Exercise details:
Check every line of the records below for the string "GRANDE" and copy the ones that have it.

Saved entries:
- - - -
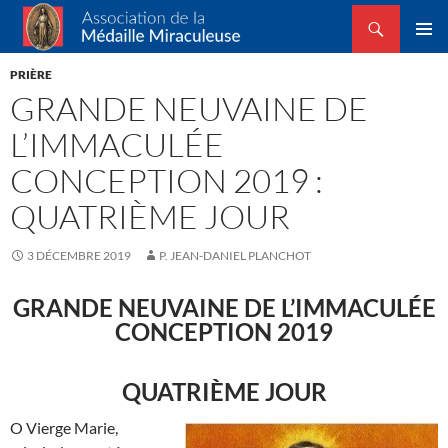
Recherche
Association de la Médaille Miraculeuse
ALLER
MENU
AU
PRIÈRE
PRINCI
CONTENU
GRANDE NEUVAINE DE
L’IMMACULÉE
CONCEPTION 2019 :
QUATRIÈME JOUR
3 DÉCEMBRE 2019
P. JEAN-DANIEL PLANCHOT
GRANDE NEUVAINE DE L’IMMACULÉE
CONCEPTION 2019
QUATRIÈME JOUR
O Vierge Marie,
- - - -
Result of this exercise:
GRANDE NEUVAINE DE
GRANDE NEUVAINE DE L’IMMACULÉE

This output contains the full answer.